Data items

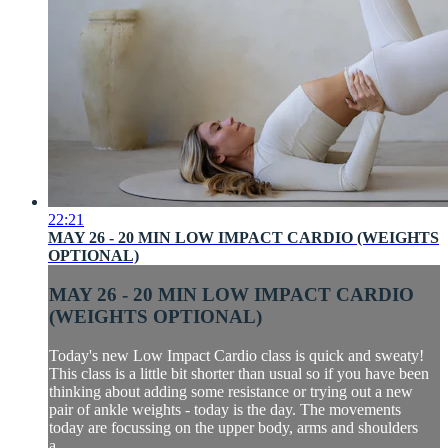
22:21
MAY 26 - 20 MIN LOW IMPACT CARDIO (WEIGHTS
OPTIONAL)
MAY 26 - 20 MIN LOW IMPACT CARDIO
(WEIGHTS OPTIONAL)
Today's new Low Impact Cardio class is quick and sweaty!
This class is a little bit shorter than usual so if you have been
thinking about adding some resistance or trying out a new
pair of ankle weights - today is the day. The movements
today are focussing on the upper body, arms and shoulders
a...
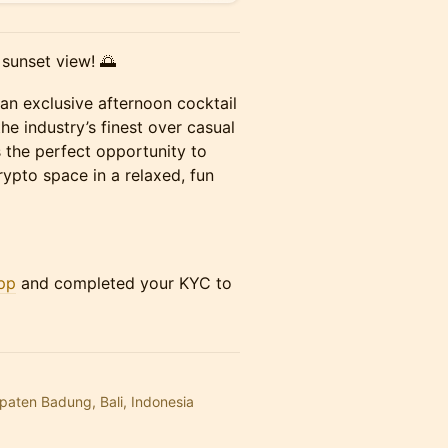
 sunset view! 🌅
an exclusive afternoon cocktail
he industry’s finest over casual
t’s the perfect opportunity to
crypto space in a relaxed, fun
pp
and completed your KYC to
upaten Badung, Bali, Indonesia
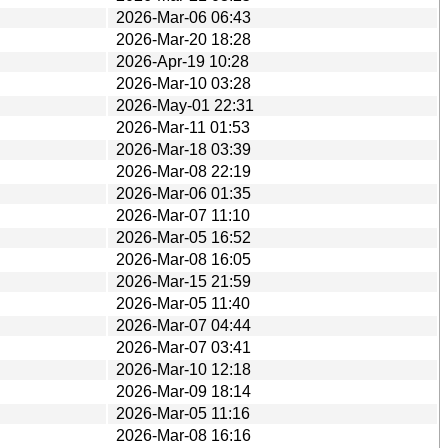
2026-Mar-06 06:43
2026-Mar-20 18:28
2026-Apr-19 10:28
2026-Mar-10 03:28
2026-May-01 22:31
2026-Mar-11 01:53
2026-Mar-18 03:39
2026-Mar-08 22:19
2026-Mar-06 01:35
2026-Mar-07 11:10
2026-Mar-05 16:52
2026-Mar-08 16:05
2026-Mar-15 21:59
2026-Mar-05 11:40
2026-Mar-07 04:44
2026-Mar-07 03:41
2026-Mar-10 12:18
2026-Mar-09 18:14
2026-Mar-05 11:16
2026-Mar-08 16:16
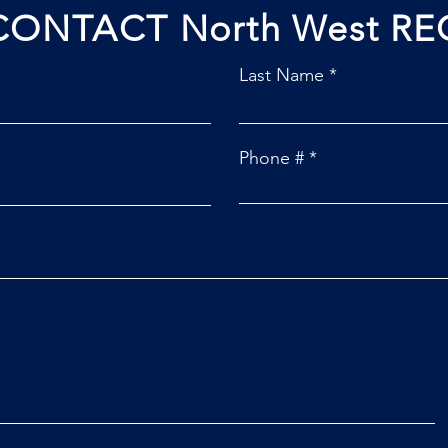
CONTACT North West RE
Last Name
Phone #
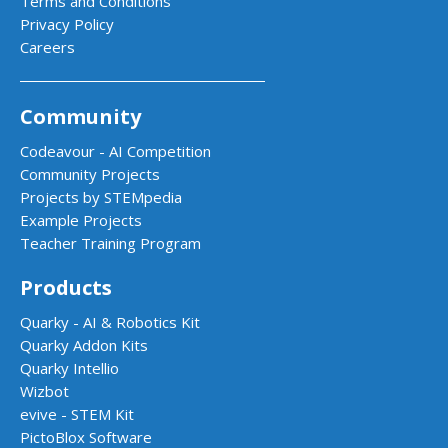
Terms and Conditions
Privacy Policy
Careers
Community
Codeavour - AI Competition
Community Projects
Projects by STEMpedia
Example Projects
Teacher Training Program
Products
Quarky - AI & Robotics Kit
Quarky Addon Kits
Quarky Intellio
Wizbot
evive - STEM Kit
PictoBlox Software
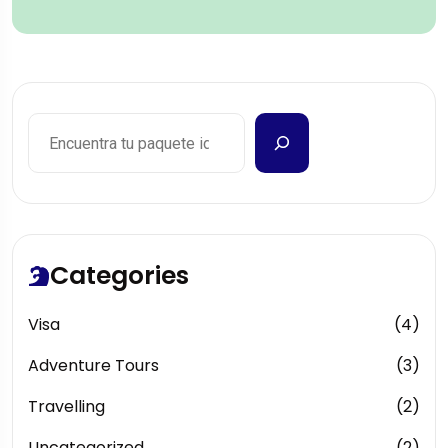
Categories
Visa
(4)
Adventure Tours
(3)
Travelling
(2)
Uncategorized
(2)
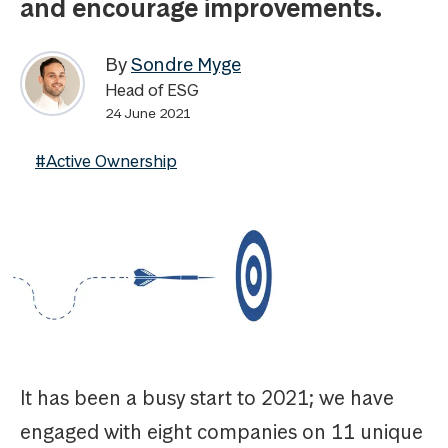
and encourage improvements.
By
Sondre Myge
Head of ESG
24 June 2021
#Active Ownership
It has been a busy start to 2021; we have
engaged with eight companies on 11 unique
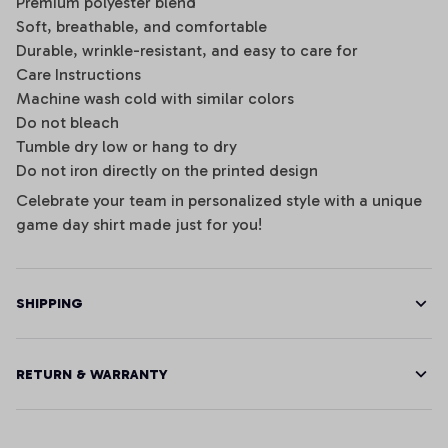
Premium polyester blend
Soft, breathable, and comfortable
Durable, wrinkle-resistant, and easy to care for
Care Instructions
Machine wash cold with similar colors
Do not bleach
Tumble dry low or hang to dry
Do not iron directly on the printed design
Celebrate your team in personalized style with a unique
game day shirt made just for you!
SHIPPING
RETURN & WARRANTY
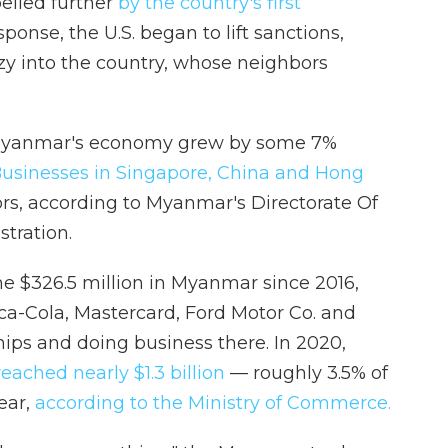
elled further
by the country's first
sponse, the U.S. began to lift sanctions,
zy into the country, whose neighbors
.
Myanmar's economy grew by some 7%
usinesses in Singapore, China and Hong
ors, according to Myanmar's Directorate Of
tration.
e $326.5 million in Myanmar since 2016,
ca-Cola, Mastercard, Ford Motor Co. and
hips and doing business there. In 2020,
eached nearly $1.3 billion
— roughly 3.5% of
year,
according to the Ministry of Commerce.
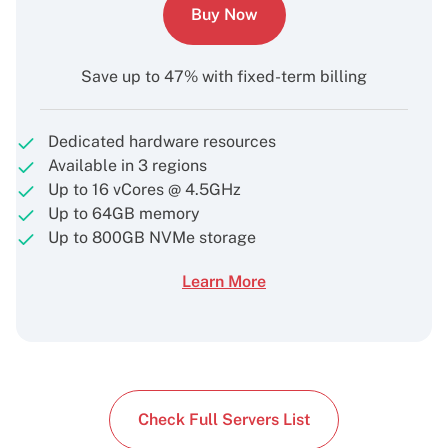
Buy Now
Save up to 47% with fixed-term billing
Dedicated hardware resources
Available in 3 regions
Up to 16 vCores @ 4.5GHz
Up to 64GB memory
Up to 800GB NVMe storage
Learn More
Check Full Servers List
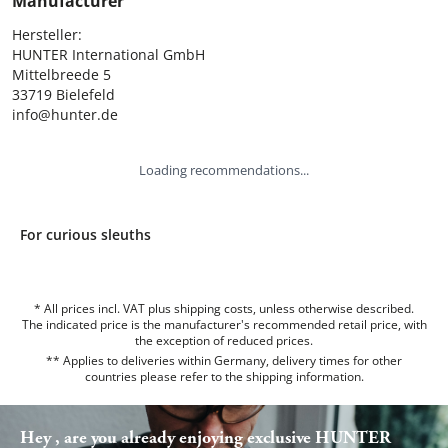
Manufacturer
Hersteller:

HUNTER International GmbH

Mittelbreede 5

33719 Bielefeld

info@hunter.de
Loading recommendations...
For curious sleuths
* All prices incl. VAT plus shipping costs, unless otherwise described.
The indicated price is the manufacturer's recommended retail price, with
the exception of reduced prices.
** Applies to deliveries within Germany, delivery times for other
countries please refer to the
shipping information
.
Hey , are you already enjoying exclusive HUNTER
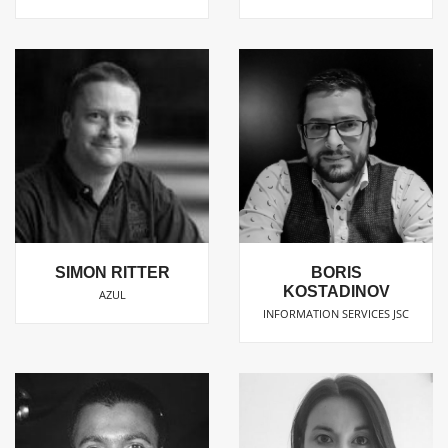
SIMON RITTER
BORIS
KOSTADINOV
AZUL
INFORMATION SERVICES JSC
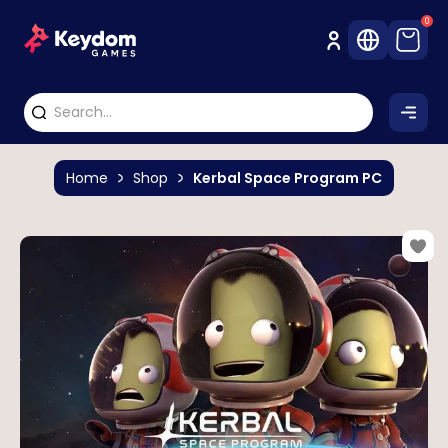
0
Home
Shop
Kerbal Space Program PC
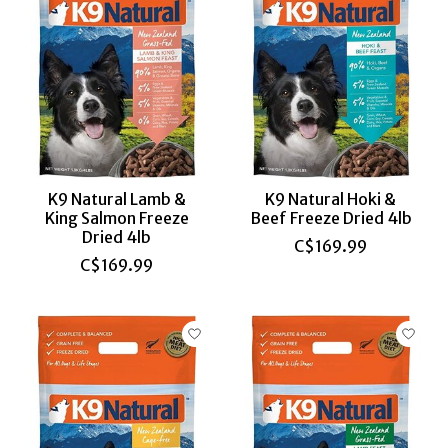
K9 Natural Lamb &
K9 Natural Hoki &
King Salmon Freeze
Beef Freeze Dried 4lb
Dried 4lb
C$169.99
C$169.99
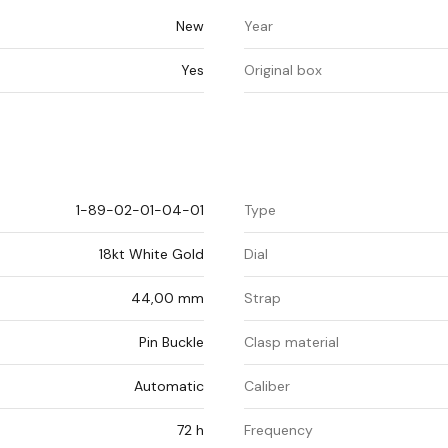
New
Year
Yes
Original box
1-89-02-01-04-01
Type
18kt White Gold
Dial
44,00 mm
Strap
Pin Buckle
Clasp material
Automatic
Caliber
72 h
Frequency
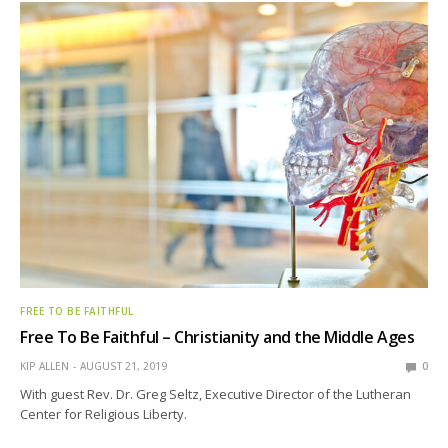
FREE TO BE FAITHFUL
Free To Be Faithful – Christianity and the Middle Ages
KIP ALLEN
AUGUST 21, 2019
0
With guest Rev. Dr. Greg Seltz, Executive Director of the Lutheran
Center for Religious Liberty.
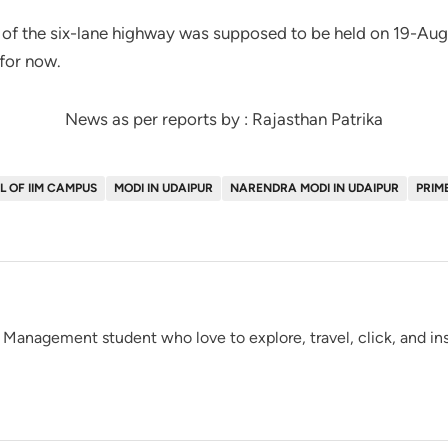
 of the six-lane highway was supposed to be held on 19-Augu
for now.
News as per reports by : Rajasthan Patrika
 OF IIM CAMPUS
MODI IN UDAIPUR
NARENDRA MODI IN UDAIPUR
PRIM
 Management student who love to explore, travel, click, and insc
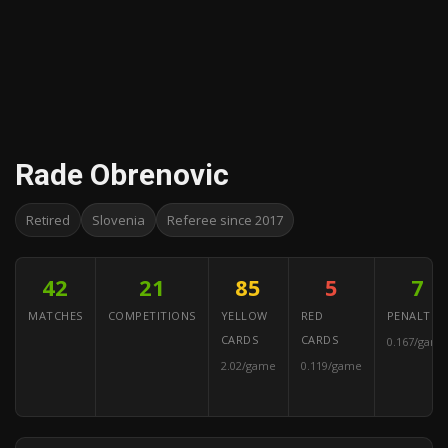
Rade Obrenovic
Retired
Slovenia
Referee since 2017
42
21
85
5
7
MATCHES
COMPETITIONS
YELLOW
RED
PENALTIES
CARDS
CARDS
0.167/game
2.02/game
0.119/game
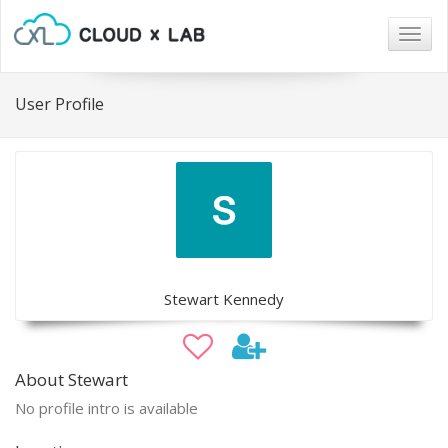
Togg
navig
User Profile
Stewart Kennedy
About Stewart
No profile intro is available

= WHAT IS REQUIRED =
Your answer is the exact run of lines above from the one with "engaged with eight companies on 11 unique" through the one with "e $326.5 million", both ends included, minus any picture.

= RESPONSE AREA =
engaged with eight companies on 11 unique
Premium polyester blend
Soft, breathable, and comfortable
Durable, wrinkle-resistant, and easy to care for
Care Instructions
Machine wash cold with similar colors
Do not bleach
Tumble dry low or hang to dry
Do not iron directly on the printed design
Celebrate your team in personalized style with a unique
game day shirt made just for you!
SHIPPING
RETURN & WARRANTY
elled further
by the country's first
sponse, the U.S. began to lift sanctions,
zy into the country, whose neighbors
.
Myanmar's economy grew by some 7%
usinesses in Singapore, China and Hong
ors, according to Myanmar's Directorate Of
tration.
e $326.5 million in Myanmar since 2016,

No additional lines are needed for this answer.